En ce jour de rentrée scolaire, le directeur académique a choisi de se rendre avec son équipe dans cette école du réseau d’éducation prioritaire de l’est orléanais pour rencontrer les équipes et les élèves.

Monsieur Ballé a été accueilli chaleureusement par Isabelle Chwalczynski,  directrice de l’école et par l’équipe de la circonscription. L’inspectrice, madame Maupin, a tout d’abord évoqué les caractéristiques de ce réseau d’éducation prioritaire. Le collège Jean Rostand accueille les élèves de Charles Péguy et des écoles du Nécotin et Gutenberg. Cinq écoles maternelles complètent le dispositif. Les effectifs sont en réelle augmentation dans tout le secteur. Onze classes de CP ont été dédoublées grâce à cinq ouvertures de postes. Les enseignants de ces classes seront formés et accompagnés.

 

Madame  Chwalczynski a ensuite présenté son école : 11 classes dont 2 ouvertures, 212 élèves et une équipe stable et dynamique. L’école garde aussi le dispositif ‘Plus de maîtres que de classes’ pour les CE1 et les CE2.

Monsieur Ballé a ensuite évoqué les conditions de réussite des élèves. La stabilité des enseignants et le travail d’équipe sont  déjà des atouts importants de cette école. L’expérimentation, l’innovation et une liaison renforcée entre le 1er et le 2nd degré sont aussi indispensables pour faire progresser chacun.

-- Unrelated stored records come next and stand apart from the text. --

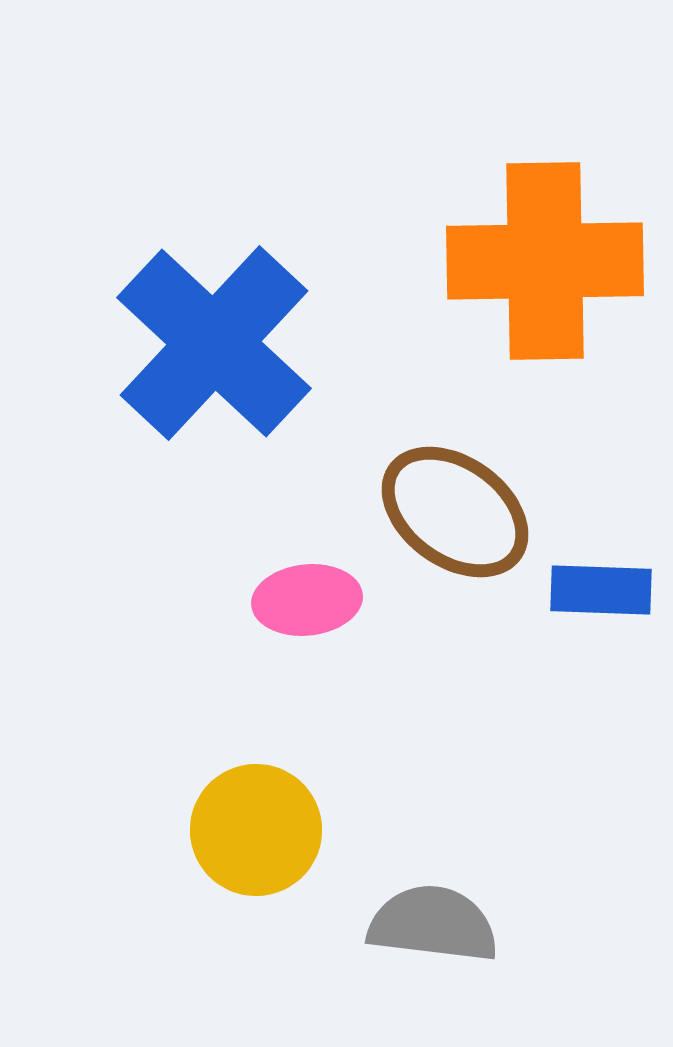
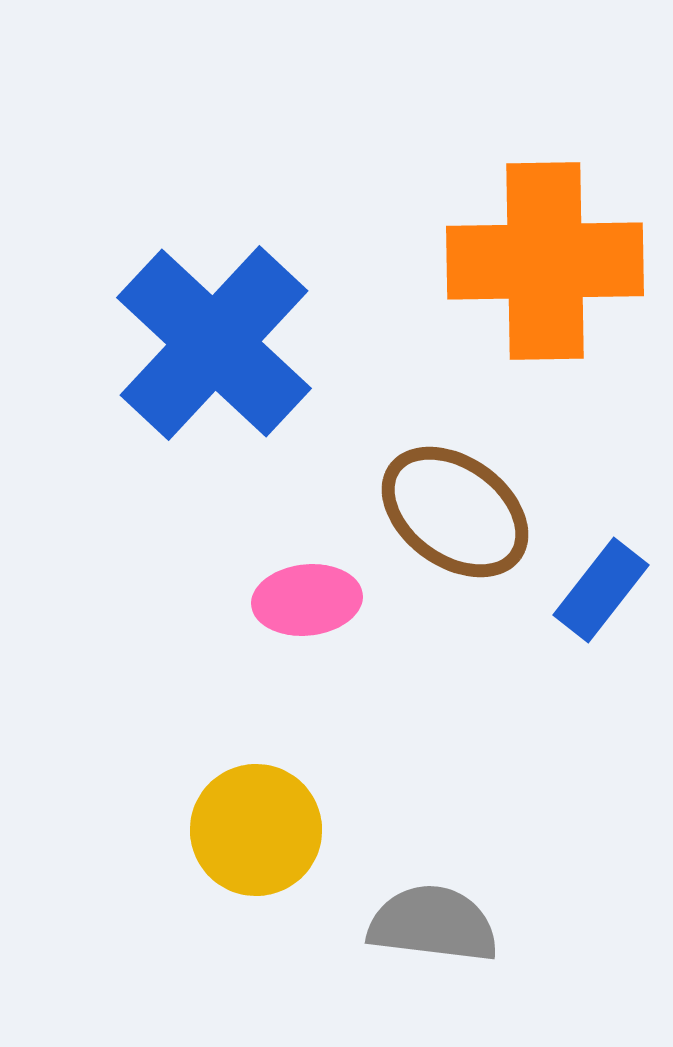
blue rectangle: rotated 54 degrees counterclockwise
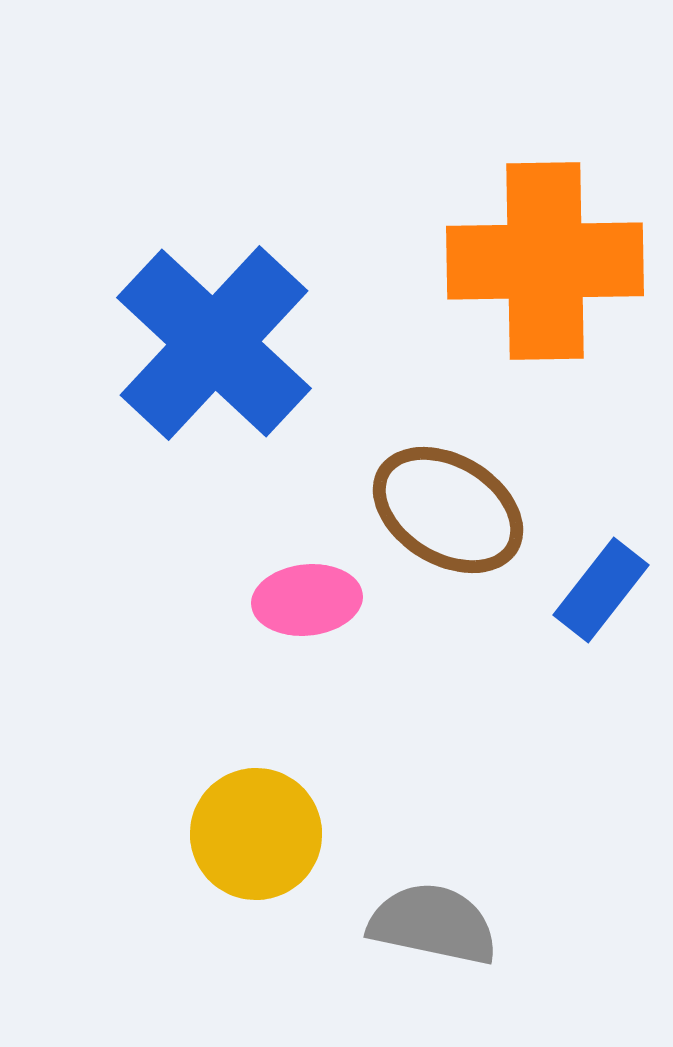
brown ellipse: moved 7 px left, 2 px up; rotated 5 degrees counterclockwise
yellow circle: moved 4 px down
gray semicircle: rotated 5 degrees clockwise
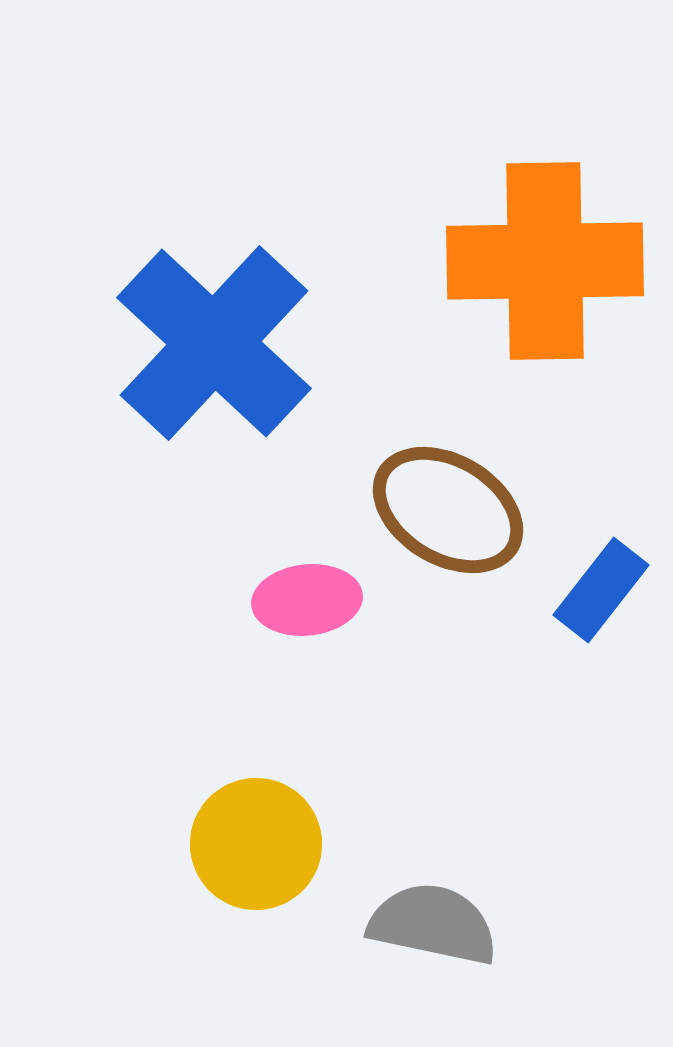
yellow circle: moved 10 px down
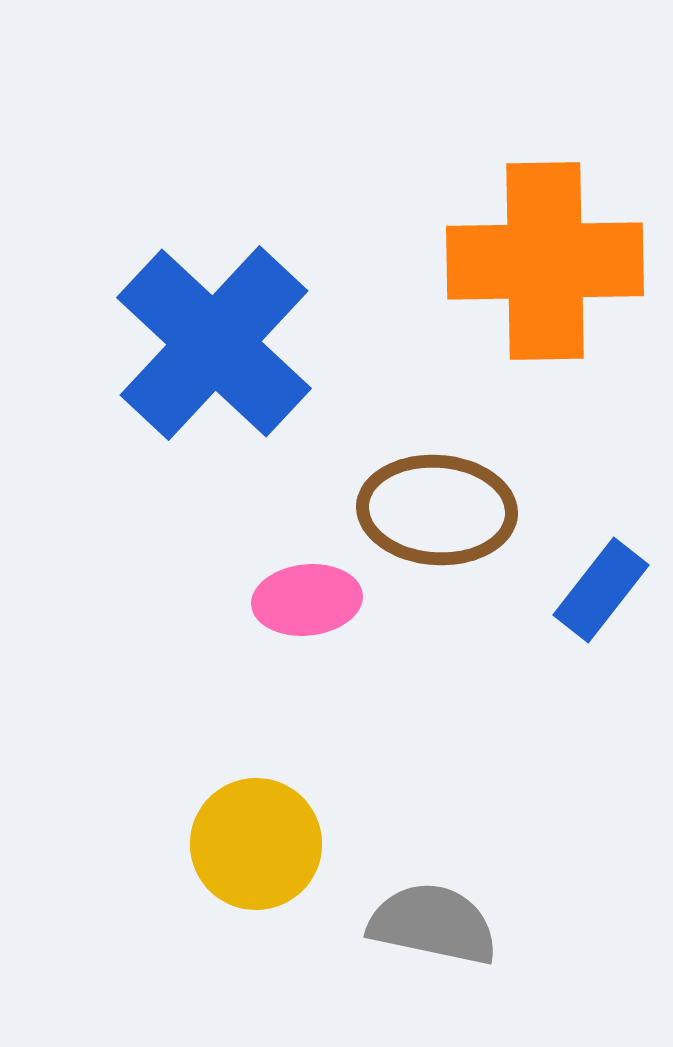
brown ellipse: moved 11 px left; rotated 27 degrees counterclockwise
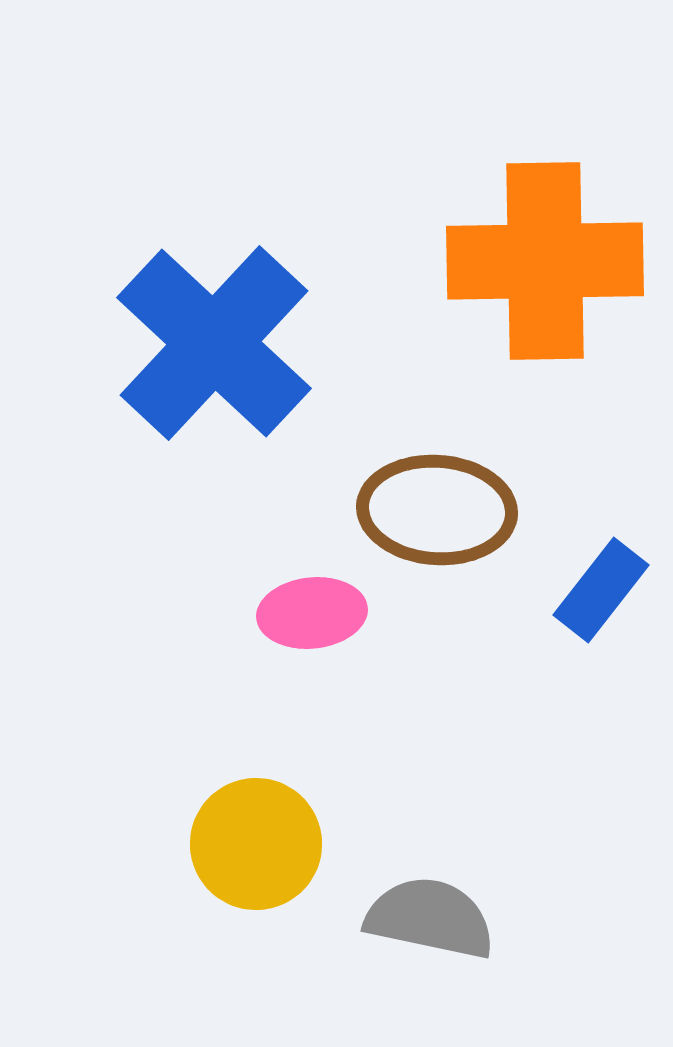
pink ellipse: moved 5 px right, 13 px down
gray semicircle: moved 3 px left, 6 px up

Monsieur Ballé, madame Rouzic, inspectrice d’académie adjointe et madame Toupé, IENA se sont ensuite rendus dans une classe  de CP dédoublée.

 

L’enseignante, madame Rabier  a exprimé son enthousiasme à l’idée de travailler dans cette classe à petit effectif. Les jeunes enfants ont volontiers répondu aux questions posées par monsieur Ballé. Ils n’ont pas semblé être perturbés par l’intrusion d’une dizaine d’adultes.


              


Monsieur Ballé est ensuite allé à la rencontre des maîtres et élèves des autres classes. Dans chacune d’elles, les enfants sont entrés spontanément dans la communication avec « le monsieur en costume ».